A propósito de esta aplicación de las matemáticas a la psicología, téngase presente que esta idea había germinado, bien que de una manera vaga y general, en la mente de algunos filósofos anteriores a Herbart. Rosenkranz atribuye a un médico de Viena llamado Niesley el primer ensayo de aplicación de las matemáticas a la psicología. Sea de esto lo quiera, es indudable que Wolff había indicado la posibilidad de aplicar el método matemático a la investigación y explicación de los fenómenos que se verifican en el alma humana{1}, sin excluir los del conocimiento intelectual. Esto no impide ni debe impedir que Herbart sea mirado con justicia como el verdadero fundador de la escuela matemático-psicológica.
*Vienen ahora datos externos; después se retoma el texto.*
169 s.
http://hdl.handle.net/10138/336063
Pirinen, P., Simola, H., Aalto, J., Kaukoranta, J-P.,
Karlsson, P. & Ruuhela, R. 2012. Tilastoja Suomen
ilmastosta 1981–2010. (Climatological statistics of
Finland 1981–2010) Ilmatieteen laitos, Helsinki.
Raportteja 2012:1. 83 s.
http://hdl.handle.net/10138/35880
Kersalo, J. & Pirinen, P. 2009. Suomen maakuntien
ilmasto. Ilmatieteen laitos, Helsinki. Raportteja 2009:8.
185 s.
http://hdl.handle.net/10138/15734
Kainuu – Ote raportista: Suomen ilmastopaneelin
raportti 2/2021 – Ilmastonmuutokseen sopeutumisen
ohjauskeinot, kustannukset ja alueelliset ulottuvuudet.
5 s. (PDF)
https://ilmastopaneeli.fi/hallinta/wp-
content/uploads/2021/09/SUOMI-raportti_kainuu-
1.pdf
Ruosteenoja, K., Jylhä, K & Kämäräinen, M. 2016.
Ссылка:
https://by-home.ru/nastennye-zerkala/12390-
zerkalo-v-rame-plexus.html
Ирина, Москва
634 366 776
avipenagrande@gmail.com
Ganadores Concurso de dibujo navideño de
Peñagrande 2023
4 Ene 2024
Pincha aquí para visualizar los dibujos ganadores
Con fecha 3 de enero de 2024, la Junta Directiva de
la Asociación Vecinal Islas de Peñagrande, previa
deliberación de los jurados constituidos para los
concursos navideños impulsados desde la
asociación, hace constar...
Uno de los puntos más débiles y menos científicos de la psicología de Herbart, es el que se refiere a la existencia de representaciones inconscientes en el alma; de representaciones, es decir, de ideas, pensamientos, juicios, pasiones, sentimientos, &c., que pasan alternativamente de la conciencia a la inconciencia. Esta doctrina –que Hartmann aprovechó para su Filosofía de lo inconsciente– carece de toda base científica, es una hipótesis gratuita, que obedece sólo a las exigencias del sistema, en el cual es necesaria la aparición y desaparición del estado consciente, como resultado del choque de las representaciones con sus grados múltiples de intensidad, de cantidad y de antagonismo.
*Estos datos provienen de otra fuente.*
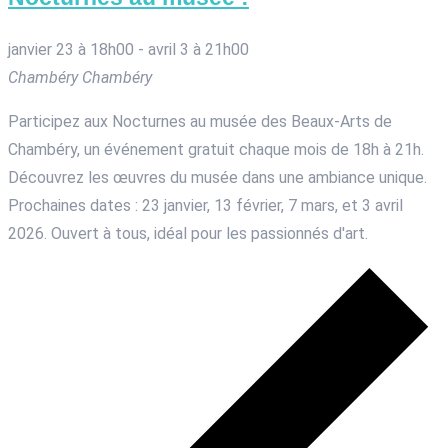
janvier 23 à 18h00
-
avril 3 à 21h00
Chambéry
Chambéry
Participez aux Nocturnes au musée des Beaux-Arts de
Chambéry, un événement gratuit chaque mois de 18h à 21h.
Découvrez les œuvres du musée dans une ambiance unique.
Prochaines dates : 23 janvier, 13 février, 7 mars, et 3 avril
2026. Ouvert à tous, idéal pour les passionnés d'art.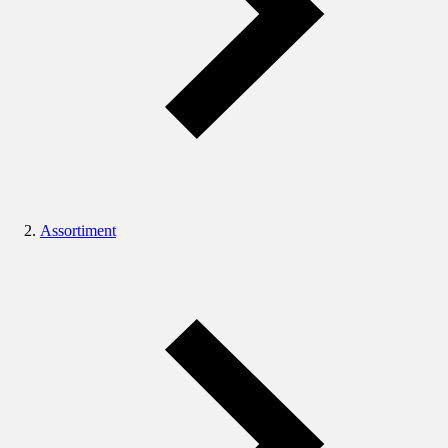
Assortiment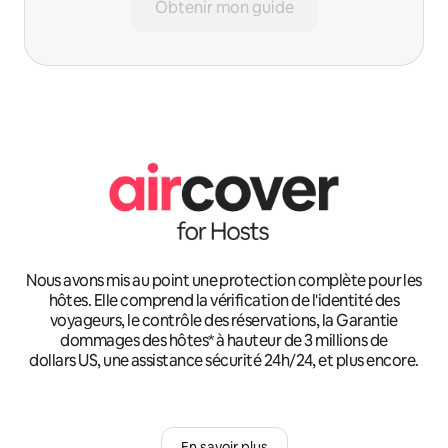
Obtenir mon guide
Nous avons mis au point une protection complète pour les
hôtes. Elle comprend la vérification de l'identité des
voyageurs, le contrôle des réservations, la Garantie
dommages des hôtes* à hauteur de 3 millions de
dollars US, une assistance sécurité 24h/24, et plus encore.
En savoir plus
{1} He aquí el texto curioso de Wolff, tomado de su Psychologia empirica, en la cual, después de exponer ciertos teoremas, añade: «Theoremata haec ad Psychometriam pertinent, quae mentis humanae cognitionem mathematicam tradit, et adhuc in desideratis est… Haec non alio fine a me adducuntur quam ut intelligutur dari etiam mentis humanae cognitionem mathematicam, atque hinc Psychometriam esse possibilem, atque appareat animam quoque in eis quae ad quantitatem spectant, leges mathematicas sequi, veritatibus mathematicis, hoc est, arithmeticis et geometricis in mente humana non minas quam in mundo materiali permixtis».